Czech-born "Latin" singer Marta Topferova opens festival on rare visit to Prague

Marta Töpferova, photo: CTK

Marta Topferova sings in Spanish despite being born here in the Czech Republic and spending most of her life in the US. Still in her early thirties, she has released several albums over the last decade and has earned an enviable reputation in world music circles; on Wednesday she performed at the opening of the Respect music festival at Prague's Palac Akropolis. I spoke to Marta Topferova just before the show, and began by asking how she had first got into Latin American music.

Marta Töpferova,  photo: CTK
"I first heard South American music, from Chile, back home in Czechoslovakia, which was a kind of very lucky coincidence, because my parents got hold of these recordings of a group called Intilimani through some Chilean people who came to live in Czechoslovakia in the '70s.
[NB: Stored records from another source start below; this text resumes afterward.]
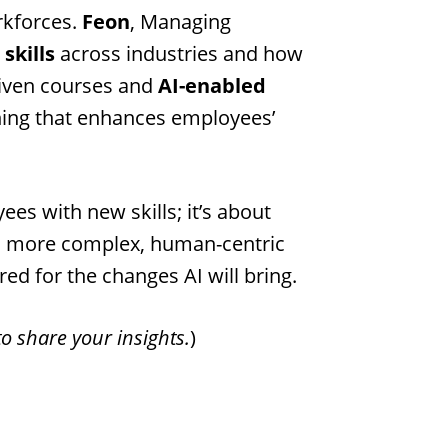
rkforces.
Feon
, Managing
 skills
across industries and how
riven courses and
AI-enabled
ching that enhances employees’
es with new skills; it’s about
 on more complex, human-centric
red for the changes AI will bring.
o share your insights.
)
"Immediately I felt a connection with this music, a very, very strong connection. But it wasn't until I emigrated that I could feed that passion some more, because there wasn't so much international music available, at that time."

When you sing to Spanish native speakers do they hear an accent in your voice? And how do they react to you?
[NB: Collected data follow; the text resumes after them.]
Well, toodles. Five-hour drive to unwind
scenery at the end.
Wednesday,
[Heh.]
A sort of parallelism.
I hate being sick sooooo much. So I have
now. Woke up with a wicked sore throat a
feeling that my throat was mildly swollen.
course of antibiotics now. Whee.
"No, they actually don't hear an accent in my singing. A lot of people guess that maybe one parent is Latin American, and that I'm somehow mixed, or something like that.
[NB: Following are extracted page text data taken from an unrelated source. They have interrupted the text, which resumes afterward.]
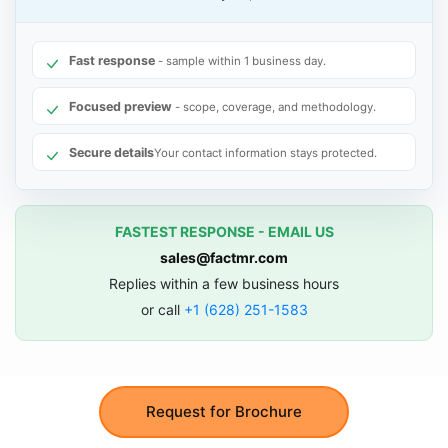
Fast response
- sample within 1 business day.
Focused preview
- scope, coverage, and methodology.
Secure details
Your contact information stays protected.
FASTEST RESPONSE - EMAIL US
sales@factmr.com
Replies within a few business hours
or call
+1 (628) 251-1583
Request for Brochure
"I think in Latin American culture people are very proud of their music, but in a way where they want to share. They embrace you, they want you to learn their language - it's more of a triumph when other people participate in the music, as opposed to 'this is mine and I don't want other people to get involved'. That's been my experience at least.

"Although in Spain it's different. Among the flamenco musicians there's definitely a certain hierarchy - it's much more difficult to penetrate that circle."

You're playing at the opening of the Respect music festival, which I guess you'd categorise as world music, though I know some people don't like that title. Do you think Czech audiences have become more used to world music? Is it more popular here now, from your perspective?

"I do think so, from what I see in terms of festivals, and when I walk into record stores there's a lot more international music available than years ago. But I don't live here, I'm here six days out of the year, sometimes - I don't feel like I know

"Actually being here I do want to make more connections with for example Czech musicians. It's happening little by little as I'm coming here to perform a little bit more.

"Last year we shared the stage with a wonderful group from Moravia called Javorina. So, yeah, little by little I'm penetrating the scene a bit more."